I had no intention of doing that — I was pawning him off on Mom as soon as I found her. “Where are the keys to the truck?”

“Dad must have them,” she replied and shut the door.

I ran next door to the bar. I heard my dad's giant laugh from outside. “You stay here,” I told David.

“I'll do whatever you want, I just want to go home,” he said. (Whenever David drinks, he becomes oddly obedient.)

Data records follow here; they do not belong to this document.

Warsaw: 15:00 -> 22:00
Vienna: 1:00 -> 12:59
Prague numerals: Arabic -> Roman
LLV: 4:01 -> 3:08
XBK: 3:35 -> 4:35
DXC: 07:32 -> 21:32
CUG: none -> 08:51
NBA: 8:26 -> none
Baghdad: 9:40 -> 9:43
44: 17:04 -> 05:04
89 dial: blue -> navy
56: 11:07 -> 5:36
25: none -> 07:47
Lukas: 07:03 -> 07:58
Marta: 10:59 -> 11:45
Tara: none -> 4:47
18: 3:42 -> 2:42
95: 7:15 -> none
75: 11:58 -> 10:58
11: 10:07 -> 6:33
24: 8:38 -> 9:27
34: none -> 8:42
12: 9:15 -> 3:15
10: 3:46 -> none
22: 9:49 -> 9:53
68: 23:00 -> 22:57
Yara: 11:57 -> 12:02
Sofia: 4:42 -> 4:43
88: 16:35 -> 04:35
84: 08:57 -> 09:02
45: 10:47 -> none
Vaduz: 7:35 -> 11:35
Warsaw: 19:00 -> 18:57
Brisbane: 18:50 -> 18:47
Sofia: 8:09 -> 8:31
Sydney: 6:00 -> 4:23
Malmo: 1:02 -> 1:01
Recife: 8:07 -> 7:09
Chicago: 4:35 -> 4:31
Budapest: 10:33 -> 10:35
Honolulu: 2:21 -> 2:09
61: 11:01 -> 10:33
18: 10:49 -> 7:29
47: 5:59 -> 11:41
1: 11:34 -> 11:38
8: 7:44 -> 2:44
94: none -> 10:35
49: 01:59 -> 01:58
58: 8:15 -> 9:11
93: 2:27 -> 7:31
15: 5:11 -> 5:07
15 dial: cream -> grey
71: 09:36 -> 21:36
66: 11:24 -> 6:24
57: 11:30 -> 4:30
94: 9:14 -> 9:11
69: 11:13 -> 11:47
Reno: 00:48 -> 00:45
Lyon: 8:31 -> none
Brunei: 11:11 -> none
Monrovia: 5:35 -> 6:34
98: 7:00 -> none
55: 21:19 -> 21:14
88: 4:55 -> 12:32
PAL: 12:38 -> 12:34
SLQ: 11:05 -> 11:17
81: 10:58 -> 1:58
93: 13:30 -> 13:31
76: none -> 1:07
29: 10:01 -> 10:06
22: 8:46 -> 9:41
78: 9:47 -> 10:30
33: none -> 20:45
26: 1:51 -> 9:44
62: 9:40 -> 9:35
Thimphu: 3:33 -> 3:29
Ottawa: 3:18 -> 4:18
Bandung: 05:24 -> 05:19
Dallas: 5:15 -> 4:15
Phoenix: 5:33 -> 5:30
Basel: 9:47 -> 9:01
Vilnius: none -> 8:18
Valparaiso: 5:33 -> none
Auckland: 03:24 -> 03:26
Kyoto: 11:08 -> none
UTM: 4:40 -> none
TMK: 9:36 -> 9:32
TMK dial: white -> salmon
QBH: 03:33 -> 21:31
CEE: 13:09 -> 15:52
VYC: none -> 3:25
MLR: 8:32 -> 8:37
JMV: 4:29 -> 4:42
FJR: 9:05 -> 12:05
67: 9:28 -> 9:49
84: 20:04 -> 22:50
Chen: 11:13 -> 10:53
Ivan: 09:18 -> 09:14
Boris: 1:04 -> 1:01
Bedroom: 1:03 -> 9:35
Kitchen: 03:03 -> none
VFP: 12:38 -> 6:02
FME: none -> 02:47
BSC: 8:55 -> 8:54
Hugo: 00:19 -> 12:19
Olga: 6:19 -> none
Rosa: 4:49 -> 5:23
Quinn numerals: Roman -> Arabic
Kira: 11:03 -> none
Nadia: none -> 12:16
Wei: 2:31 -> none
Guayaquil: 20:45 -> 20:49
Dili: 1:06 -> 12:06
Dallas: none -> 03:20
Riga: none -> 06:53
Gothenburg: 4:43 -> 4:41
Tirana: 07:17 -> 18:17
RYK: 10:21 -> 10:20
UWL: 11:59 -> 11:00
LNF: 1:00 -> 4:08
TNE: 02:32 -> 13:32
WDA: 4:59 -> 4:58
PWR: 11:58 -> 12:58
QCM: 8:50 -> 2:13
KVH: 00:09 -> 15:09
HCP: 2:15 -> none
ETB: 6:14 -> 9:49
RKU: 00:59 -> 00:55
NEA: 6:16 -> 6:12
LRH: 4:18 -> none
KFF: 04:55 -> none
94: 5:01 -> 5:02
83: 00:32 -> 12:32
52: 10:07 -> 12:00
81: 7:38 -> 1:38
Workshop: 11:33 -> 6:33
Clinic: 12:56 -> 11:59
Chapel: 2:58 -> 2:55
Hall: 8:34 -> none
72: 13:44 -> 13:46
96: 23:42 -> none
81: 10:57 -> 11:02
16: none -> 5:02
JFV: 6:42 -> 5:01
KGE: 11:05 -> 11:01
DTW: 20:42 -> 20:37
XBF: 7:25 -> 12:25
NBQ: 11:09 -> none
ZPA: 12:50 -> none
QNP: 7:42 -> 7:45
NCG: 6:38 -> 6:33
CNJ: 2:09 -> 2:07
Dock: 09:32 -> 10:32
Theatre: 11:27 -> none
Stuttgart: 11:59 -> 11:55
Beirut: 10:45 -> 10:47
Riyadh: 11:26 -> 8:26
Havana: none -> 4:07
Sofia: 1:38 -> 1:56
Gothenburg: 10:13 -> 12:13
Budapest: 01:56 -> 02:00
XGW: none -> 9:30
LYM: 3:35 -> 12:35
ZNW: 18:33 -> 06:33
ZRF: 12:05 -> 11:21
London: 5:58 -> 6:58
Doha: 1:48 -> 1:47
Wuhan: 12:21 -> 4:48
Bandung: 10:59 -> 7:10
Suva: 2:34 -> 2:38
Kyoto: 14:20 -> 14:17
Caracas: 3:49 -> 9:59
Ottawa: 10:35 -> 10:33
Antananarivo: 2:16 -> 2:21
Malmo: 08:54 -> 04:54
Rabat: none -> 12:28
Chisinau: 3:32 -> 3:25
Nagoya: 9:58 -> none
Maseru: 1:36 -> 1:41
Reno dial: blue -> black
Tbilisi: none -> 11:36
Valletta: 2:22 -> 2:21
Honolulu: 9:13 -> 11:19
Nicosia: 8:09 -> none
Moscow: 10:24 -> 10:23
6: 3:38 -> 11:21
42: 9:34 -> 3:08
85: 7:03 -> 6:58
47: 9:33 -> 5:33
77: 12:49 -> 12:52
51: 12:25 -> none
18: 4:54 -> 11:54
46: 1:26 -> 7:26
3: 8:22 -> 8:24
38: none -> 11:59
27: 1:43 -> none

I pushed my way into the bar, sure that my heavily made up face would get me past the bouncer. I was right. I stood in the bar and enjoyed the ambiance for a moment. The ceiling was low, clearly no one anticipated any NBA players popping by. People were crowded around the bar, talking loudly. A man sat by himself at a table with his head in his hands as he sobbed. The air was stale, like it had died and lingered. (There was also a smell of burnt cabbage but the bar served no food. Odd.) My heart beat excitedly to be in such a glamorous environment.

My dad was holding court among old friends and new. He had married off his oldest daughter; not many men at the table could say that. He knew he had done something right. If you asked him to tell you what that was exactly, he would have been at a loss to explain.

I asked him the question that I've surely asked him a thousand times since I've learned to drive. “Do you have the keys, Dad?”

“How's your dad gonna get home?” one of my uncles asked.

“I'm gonna ride Nathan home,” Dad said, and the whole table broke into laughter.

By this time Nathan was passed out in a chair beside my dad, his face looking young in an old, grey suit.

Dad handed me the keys and I hurried out of the bar. With the keys to the family vehicle in my hand, I still believed that something amazing could happen. In order of most exciting: 1. A cute guy would kiss me. 2. I'd get invited to a really fun party. That's it. At fifteen, there was not much else on my mind.

I went back into the hall and was disappointed to find that it, and the opportunity for the best night of my life, had emptied out. The tables were bare now and one of my more formidable aunties was cleaning up. I edged into the shadows so that I couldn't be enlisted to join the cleaning patrol. This is where my mom found me. She walked out of the bathroom and ran straight into me. My mother rarely drank. When she did, she made it seem like a tedious job. She was only tipsy and already seemed hung over.

“Find your sister and brother,” she demanded. “We're going home.”

I was caught.

A few minutes later, five people had piled into our pickup truck. It was a single cab, meant for three at the most. I drove; Celeste, Jolene, my mom, and my brother sat next to me. It was too cold for someone to sit in the back, although if someone could have, my vote would have been for Celeste who spent the whole trip dry heaving beside me.

Celeste was in good spirits, however, and laughed at everything she saw. David complained that Celeste's laugh was hurting his ears. Mom kept telling everyone to shut up and Jolene sat quietly, calculating the quantities of beer in each of her secret stashes located throughout the province of Saskatchewan.

I was happy to be the driver, as I didn't even have my license yet. My happiness would have been complete if: 1. A cute boy had kissed me, or 2. I had been invited to a cool party, and 3. My mom had passed out instead of giving me frequent orders to slow down.

We got to the house and I thought, there's still a chance. I enlisted Jolene as my wing woman because she was one of those rare creatures who was always up for fun and because Celeste was already snoring on her bed. I couldn't use the truck because Mom wisely tore the keys out of my hand before heading to her bed to pass out. So Jolene and I snuck out of the house. At the very least, I knew my family members would be partying next door at Uncle Frank's house. It was less than five minutes way at a brisk jog. The path was dark but we had walked it a million times.

The path was wet with dew. The sky looked half awake and I ran faster because I knew my chances for a fun night were running out

We got into my uncle's yard just as three cars pulled into the driveway. I didn't recognize any of them and I was glad because I knew it was my older sister's friends, the leather and jeans clad teenagers. I ran up to one of the cars and the driver rolled down the window.